- **YOUR ASSIGNMENT**:
While you copy the lines below, skip the pictures and keep the rest exact.

Page-level text extractions:
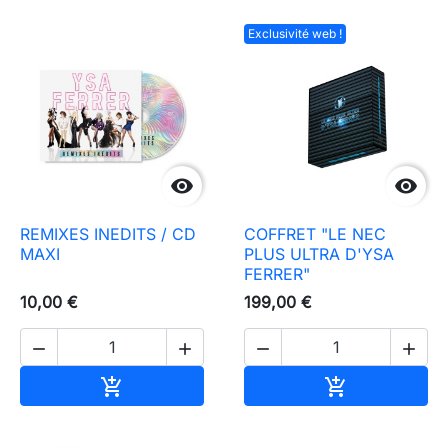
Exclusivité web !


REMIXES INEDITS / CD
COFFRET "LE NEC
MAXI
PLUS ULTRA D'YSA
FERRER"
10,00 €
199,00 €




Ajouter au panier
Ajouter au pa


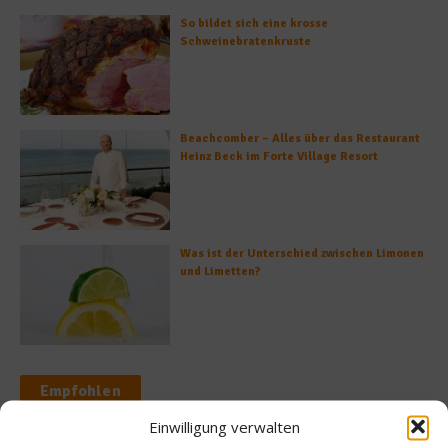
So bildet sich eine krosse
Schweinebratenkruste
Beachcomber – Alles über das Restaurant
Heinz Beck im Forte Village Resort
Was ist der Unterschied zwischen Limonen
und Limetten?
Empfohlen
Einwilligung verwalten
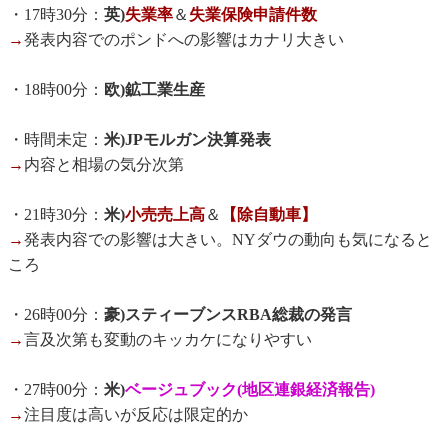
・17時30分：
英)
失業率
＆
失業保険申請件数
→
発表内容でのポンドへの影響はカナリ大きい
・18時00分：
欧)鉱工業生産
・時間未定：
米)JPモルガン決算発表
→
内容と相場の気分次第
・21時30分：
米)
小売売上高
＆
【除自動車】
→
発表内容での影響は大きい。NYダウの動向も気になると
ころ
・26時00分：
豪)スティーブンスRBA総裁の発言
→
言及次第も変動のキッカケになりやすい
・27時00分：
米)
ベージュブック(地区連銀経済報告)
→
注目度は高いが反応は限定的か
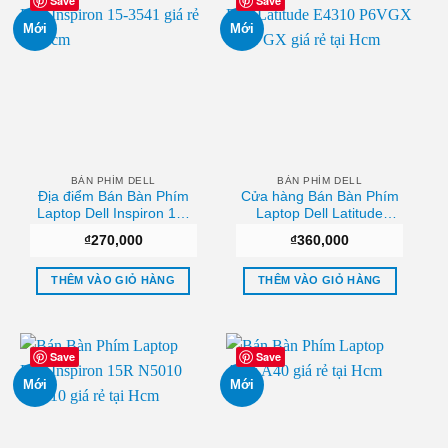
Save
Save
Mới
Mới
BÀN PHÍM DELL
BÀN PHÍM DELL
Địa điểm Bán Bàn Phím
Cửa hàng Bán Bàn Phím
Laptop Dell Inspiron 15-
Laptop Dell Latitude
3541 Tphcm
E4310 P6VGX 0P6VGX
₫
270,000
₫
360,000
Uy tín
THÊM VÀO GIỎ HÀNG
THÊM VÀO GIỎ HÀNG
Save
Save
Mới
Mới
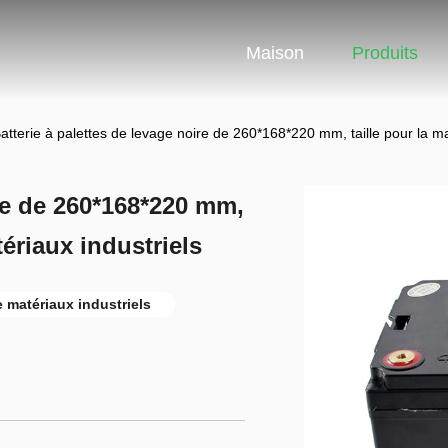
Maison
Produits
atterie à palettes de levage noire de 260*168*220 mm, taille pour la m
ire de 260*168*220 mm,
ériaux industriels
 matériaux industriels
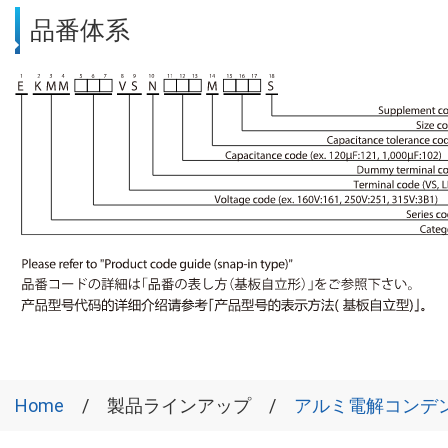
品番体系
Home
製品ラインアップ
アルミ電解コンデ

- **RESULT FOR THIS TASK**:
Exclusivité web !


REMIXES INEDITS / CD
COFFRET "LE NEC
MAXI
PLUS ULTRA D'YSA
FERRER"
10,00 €
199,00 €




Ajouter au panier
Ajouter au pa


So bildet sich eine krosse
Schweinebratenkruste
Beachcomber – Alles über das Restaurant
Heinz Beck im Forte Village Resort
Was ist der Unterschied zwischen Limonen
und Limetten?
Empfohlen
Einwilligung verwalten
・17時30分：
英)
失業率
＆
失業保険申請件数
→
発表内容でのポンドへの影響はカナリ大きい
・18時00分：
欧)鉱工業生産
・時間未定：
米)JPモルガン決算発表
→
内容と相場の気分次第
・21時30分：
米)
小売売上高
＆
【除自動車】
→
発表内容での影響は大きい。NYダウの動向も気になると
ころ
・26時00分：
豪)スティーブンスRBA総裁の発言
→
言及次第も変動のキッカケになりやすい
・27時00分：
米)
ベージュブック(地区連銀経済報告)
→
注目度は高いが反応は限定的か
Save
Save
Mới
Mới
BÀN PHÍM DELL
BÀN PHÍM DELL
Địa điểm Bán Bàn Phím
Cửa hàng Bán Bàn Phím
Laptop Dell Inspiron 15-
Laptop Dell Latitude
3541 Tphcm
E4310 P6VGX 0P6VGX
₫
270,000
₫
360,000
Uy tín
THÊM VÀO GIỎ HÀNG
THÊM VÀO GIỎ HÀNG
Save
Save
Mới
Mới
Maison
Produits
atterie à palettes de levage noire de 260*168*220 mm, taille pour la m
ire de 260*168*220 mm,
ériaux industriels
 matériaux industriels
品番体系
Home
製品ラインアップ
アルミ電解コンデ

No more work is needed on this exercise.